[Entries taken from a collection]
+ + + +

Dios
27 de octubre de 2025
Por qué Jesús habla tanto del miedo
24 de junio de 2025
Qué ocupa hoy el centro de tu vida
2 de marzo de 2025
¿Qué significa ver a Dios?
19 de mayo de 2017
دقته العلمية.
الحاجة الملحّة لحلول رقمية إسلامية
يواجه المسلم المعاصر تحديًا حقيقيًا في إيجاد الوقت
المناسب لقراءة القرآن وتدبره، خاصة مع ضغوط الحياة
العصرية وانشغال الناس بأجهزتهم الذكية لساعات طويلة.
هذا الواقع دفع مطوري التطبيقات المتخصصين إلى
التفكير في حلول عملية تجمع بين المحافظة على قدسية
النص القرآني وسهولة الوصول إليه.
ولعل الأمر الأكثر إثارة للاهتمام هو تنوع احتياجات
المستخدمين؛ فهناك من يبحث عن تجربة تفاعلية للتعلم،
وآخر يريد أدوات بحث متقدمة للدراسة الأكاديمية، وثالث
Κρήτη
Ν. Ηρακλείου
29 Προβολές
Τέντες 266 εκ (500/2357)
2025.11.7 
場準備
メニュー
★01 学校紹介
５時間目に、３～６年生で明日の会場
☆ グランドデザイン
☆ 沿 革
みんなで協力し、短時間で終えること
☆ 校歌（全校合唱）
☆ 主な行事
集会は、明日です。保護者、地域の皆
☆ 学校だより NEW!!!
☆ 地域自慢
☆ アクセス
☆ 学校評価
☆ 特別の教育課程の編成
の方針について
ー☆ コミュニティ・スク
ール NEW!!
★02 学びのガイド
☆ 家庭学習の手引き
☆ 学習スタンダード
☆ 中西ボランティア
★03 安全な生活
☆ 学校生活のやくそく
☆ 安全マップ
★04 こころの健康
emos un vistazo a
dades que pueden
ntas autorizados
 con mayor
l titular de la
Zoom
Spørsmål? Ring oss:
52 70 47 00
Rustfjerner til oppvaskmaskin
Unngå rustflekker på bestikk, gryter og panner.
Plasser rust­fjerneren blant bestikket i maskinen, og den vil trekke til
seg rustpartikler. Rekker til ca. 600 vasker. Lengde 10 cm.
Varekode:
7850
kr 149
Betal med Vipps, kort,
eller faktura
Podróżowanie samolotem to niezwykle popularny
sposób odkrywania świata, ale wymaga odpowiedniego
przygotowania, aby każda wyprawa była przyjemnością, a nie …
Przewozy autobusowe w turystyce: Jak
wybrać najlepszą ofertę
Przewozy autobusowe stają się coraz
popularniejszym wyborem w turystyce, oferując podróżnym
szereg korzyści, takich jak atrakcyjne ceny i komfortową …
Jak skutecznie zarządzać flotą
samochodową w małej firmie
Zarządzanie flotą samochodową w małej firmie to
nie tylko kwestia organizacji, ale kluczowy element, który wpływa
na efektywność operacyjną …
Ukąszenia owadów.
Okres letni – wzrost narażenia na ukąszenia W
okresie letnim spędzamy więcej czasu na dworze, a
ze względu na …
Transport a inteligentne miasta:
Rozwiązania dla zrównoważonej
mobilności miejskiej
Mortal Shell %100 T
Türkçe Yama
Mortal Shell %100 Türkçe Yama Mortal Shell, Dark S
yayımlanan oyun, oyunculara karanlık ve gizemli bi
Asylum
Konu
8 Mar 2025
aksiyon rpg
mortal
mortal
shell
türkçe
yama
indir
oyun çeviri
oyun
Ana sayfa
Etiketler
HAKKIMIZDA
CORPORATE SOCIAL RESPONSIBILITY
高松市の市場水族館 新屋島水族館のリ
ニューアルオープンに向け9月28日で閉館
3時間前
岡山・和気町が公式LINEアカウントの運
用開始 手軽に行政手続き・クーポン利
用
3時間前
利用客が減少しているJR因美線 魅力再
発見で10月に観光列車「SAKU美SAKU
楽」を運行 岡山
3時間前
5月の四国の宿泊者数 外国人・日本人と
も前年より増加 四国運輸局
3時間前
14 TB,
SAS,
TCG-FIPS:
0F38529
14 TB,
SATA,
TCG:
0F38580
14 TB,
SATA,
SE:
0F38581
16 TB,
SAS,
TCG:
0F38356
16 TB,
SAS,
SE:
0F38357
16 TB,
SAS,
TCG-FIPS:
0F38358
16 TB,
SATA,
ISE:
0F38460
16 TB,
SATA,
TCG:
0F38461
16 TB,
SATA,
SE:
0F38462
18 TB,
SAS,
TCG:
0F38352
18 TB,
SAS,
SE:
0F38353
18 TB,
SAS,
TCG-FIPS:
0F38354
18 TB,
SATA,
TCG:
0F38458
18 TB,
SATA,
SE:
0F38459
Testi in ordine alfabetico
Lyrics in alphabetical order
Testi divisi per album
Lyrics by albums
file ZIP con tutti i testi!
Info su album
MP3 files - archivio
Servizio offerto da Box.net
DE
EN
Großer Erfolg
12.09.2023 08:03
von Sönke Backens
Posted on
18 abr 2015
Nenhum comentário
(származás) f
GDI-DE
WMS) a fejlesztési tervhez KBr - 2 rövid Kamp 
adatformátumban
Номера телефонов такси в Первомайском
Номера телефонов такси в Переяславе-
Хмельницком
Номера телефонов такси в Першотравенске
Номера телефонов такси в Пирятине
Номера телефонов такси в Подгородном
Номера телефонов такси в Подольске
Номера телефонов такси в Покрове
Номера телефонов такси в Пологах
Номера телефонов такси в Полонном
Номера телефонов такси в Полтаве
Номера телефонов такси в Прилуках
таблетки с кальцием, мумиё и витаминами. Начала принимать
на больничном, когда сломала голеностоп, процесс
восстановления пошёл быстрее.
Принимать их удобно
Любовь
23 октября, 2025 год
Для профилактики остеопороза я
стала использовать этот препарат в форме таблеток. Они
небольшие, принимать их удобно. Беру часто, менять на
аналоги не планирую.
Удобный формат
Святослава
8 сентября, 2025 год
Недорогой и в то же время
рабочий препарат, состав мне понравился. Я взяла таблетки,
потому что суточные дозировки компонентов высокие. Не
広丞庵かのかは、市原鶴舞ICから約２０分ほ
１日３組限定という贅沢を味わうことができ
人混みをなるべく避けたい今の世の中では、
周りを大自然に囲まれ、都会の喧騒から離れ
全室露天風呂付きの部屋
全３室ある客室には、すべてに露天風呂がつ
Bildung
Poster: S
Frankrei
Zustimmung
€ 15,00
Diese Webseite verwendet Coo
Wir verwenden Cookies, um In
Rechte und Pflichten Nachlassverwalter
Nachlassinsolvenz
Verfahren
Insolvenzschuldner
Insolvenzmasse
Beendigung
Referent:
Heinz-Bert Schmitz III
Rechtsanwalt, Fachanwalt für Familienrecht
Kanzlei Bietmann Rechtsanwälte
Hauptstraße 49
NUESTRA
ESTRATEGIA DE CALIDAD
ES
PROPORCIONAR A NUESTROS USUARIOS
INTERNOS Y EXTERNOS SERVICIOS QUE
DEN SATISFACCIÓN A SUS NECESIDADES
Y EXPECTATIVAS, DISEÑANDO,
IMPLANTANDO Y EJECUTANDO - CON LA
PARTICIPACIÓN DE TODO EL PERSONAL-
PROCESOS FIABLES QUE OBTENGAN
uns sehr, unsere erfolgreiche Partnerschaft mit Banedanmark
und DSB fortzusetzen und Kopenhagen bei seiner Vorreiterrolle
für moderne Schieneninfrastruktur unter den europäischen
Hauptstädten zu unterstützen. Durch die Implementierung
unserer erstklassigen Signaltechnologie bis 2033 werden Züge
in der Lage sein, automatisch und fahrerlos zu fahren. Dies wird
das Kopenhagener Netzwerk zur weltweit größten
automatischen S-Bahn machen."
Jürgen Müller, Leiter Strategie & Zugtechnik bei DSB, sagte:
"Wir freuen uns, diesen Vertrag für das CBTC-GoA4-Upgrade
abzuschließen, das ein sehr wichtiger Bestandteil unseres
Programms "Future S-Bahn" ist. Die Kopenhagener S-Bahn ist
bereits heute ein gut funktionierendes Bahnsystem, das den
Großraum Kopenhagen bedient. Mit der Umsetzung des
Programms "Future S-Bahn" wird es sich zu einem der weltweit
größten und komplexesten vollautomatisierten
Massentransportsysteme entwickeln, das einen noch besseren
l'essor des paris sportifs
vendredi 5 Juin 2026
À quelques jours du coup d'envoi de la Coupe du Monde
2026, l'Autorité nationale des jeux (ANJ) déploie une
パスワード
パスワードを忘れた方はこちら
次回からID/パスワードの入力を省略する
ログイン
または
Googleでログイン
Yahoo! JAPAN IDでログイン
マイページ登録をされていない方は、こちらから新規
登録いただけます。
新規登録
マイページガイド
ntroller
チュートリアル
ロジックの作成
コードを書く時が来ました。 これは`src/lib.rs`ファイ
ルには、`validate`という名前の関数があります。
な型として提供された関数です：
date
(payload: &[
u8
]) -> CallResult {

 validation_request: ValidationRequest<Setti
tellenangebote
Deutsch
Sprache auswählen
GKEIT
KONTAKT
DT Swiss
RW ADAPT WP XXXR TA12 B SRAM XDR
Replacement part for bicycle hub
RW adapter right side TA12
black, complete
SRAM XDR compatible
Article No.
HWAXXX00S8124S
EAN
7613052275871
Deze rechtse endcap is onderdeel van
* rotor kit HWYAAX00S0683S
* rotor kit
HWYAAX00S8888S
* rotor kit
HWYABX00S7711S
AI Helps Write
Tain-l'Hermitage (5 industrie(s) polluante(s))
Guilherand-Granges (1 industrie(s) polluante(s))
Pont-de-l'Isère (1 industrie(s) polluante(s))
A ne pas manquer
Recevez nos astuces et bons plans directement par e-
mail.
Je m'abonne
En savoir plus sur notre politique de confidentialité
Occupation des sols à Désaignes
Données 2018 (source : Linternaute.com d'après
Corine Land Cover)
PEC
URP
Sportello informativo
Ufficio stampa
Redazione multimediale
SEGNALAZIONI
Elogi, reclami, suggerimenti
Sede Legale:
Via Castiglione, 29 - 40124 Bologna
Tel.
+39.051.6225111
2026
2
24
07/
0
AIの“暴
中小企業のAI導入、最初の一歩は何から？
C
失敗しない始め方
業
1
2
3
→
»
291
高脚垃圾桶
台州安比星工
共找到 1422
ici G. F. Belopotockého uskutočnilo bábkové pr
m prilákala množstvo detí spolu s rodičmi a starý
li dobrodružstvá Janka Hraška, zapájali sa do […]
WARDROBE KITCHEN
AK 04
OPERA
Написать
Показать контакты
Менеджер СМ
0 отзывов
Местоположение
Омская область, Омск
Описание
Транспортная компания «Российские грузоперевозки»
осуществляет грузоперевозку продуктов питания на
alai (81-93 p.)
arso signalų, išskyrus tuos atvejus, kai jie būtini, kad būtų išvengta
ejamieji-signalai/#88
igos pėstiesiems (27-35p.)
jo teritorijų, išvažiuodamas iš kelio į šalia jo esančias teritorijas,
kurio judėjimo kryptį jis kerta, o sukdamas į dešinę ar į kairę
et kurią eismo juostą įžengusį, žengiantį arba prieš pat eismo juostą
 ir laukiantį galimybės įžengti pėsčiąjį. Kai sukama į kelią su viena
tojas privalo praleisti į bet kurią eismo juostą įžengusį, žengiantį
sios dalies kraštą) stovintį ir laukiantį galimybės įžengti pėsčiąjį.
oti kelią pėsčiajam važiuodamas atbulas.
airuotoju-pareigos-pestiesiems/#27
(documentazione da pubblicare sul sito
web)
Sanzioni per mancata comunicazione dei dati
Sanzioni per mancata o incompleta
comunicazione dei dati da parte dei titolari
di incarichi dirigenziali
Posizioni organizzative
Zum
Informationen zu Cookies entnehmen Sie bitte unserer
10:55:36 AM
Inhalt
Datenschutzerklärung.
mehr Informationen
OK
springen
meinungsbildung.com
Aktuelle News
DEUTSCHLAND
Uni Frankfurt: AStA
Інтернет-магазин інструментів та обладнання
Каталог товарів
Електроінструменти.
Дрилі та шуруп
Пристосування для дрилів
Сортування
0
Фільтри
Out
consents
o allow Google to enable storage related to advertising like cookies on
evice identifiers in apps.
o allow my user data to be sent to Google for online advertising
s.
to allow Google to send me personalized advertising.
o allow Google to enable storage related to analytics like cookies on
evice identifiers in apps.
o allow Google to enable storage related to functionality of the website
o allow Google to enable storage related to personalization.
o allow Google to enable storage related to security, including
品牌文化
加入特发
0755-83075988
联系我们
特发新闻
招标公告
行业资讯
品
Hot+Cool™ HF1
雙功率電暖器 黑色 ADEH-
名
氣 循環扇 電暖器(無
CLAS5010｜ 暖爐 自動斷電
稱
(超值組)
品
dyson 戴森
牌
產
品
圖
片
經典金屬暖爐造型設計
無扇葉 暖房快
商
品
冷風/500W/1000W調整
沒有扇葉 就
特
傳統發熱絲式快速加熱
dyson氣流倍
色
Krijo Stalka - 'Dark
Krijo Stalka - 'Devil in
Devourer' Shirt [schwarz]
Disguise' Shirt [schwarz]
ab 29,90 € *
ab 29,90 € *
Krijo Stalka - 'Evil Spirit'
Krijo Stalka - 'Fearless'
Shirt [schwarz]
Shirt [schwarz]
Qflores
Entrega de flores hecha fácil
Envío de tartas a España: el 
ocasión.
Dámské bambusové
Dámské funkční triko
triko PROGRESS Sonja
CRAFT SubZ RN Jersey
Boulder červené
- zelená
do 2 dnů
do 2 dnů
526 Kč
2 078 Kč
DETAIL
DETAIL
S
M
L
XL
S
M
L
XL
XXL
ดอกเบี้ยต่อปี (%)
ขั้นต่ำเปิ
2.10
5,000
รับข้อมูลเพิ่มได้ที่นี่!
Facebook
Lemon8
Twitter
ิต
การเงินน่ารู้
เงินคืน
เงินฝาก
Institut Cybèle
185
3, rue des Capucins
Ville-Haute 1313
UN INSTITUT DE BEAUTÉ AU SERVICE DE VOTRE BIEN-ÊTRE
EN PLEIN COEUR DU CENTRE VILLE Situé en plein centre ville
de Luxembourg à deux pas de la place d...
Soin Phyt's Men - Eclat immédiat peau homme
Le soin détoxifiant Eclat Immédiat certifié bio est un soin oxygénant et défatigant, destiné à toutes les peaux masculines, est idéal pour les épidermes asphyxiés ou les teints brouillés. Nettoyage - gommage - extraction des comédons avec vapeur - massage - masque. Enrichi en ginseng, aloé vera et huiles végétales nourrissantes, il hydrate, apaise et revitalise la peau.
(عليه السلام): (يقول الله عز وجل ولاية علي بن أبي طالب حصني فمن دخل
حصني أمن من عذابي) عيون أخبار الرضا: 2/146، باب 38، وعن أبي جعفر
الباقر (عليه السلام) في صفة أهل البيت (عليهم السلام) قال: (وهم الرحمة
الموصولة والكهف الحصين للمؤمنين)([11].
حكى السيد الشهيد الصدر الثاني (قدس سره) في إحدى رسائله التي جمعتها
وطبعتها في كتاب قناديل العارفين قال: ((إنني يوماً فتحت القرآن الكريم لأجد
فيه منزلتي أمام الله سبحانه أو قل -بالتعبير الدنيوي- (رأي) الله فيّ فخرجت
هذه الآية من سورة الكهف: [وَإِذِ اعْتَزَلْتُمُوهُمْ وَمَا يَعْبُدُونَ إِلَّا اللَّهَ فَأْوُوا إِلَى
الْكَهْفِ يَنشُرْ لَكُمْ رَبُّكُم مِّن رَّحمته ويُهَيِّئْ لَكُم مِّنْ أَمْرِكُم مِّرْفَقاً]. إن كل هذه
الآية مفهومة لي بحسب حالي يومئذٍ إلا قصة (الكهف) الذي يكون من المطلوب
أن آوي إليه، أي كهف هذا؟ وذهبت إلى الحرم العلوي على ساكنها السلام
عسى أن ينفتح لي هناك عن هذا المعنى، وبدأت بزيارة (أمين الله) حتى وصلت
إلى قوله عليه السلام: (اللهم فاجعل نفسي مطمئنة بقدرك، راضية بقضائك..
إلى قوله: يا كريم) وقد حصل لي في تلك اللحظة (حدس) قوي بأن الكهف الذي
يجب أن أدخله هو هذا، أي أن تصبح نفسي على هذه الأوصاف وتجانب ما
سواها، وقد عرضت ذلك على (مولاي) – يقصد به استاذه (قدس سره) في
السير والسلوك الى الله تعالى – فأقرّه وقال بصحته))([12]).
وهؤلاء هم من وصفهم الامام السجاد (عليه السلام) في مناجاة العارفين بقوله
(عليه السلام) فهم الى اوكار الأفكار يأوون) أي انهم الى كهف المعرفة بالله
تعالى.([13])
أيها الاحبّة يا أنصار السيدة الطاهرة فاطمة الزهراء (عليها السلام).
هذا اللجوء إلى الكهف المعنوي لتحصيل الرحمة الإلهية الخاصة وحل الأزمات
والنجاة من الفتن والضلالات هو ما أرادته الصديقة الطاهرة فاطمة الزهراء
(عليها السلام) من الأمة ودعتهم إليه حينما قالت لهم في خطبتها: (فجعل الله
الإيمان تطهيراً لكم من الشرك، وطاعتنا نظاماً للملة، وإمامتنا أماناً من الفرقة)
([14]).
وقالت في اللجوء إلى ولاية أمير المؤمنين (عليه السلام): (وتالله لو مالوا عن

+ + + +

Exactly the lines running from the top of the records to the line that contains "المستخدمين؛ فهناك من", inclusive, must be set down, and nothing more.

#### [RESULT]
Dios
27 de octubre de 2025
Por qué Jesús habla tanto del miedo
24 de junio de 2025
Qué ocupa hoy el centro de tu vida
2 de marzo de 2025
¿Qué significa ver a Dios?
19 de mayo de 2017
دقته العلمية.
الحاجة الملحّة لحلول رقمية إسلامية
يواجه المسلم المعاصر تحديًا حقيقيًا في إيجاد الوقت
المناسب لقراءة القرآن وتدبره، خاصة مع ضغوط الحياة
العصرية وانشغال الناس بأجهزتهم الذكية لساعات طويلة.
هذا الواقع دفع مطوري التطبيقات المتخصصين إلى
التفكير في حلول عملية تجمع بين المحافظة على قدسية
النص القرآني وسهولة الوصول إليه.
ولعل الأمر الأكثر إثارة للاهتمام هو تنوع احتياجات
المستخدمين؛ فهناك من يبحث عن تجربة تفاعلية للتعلم،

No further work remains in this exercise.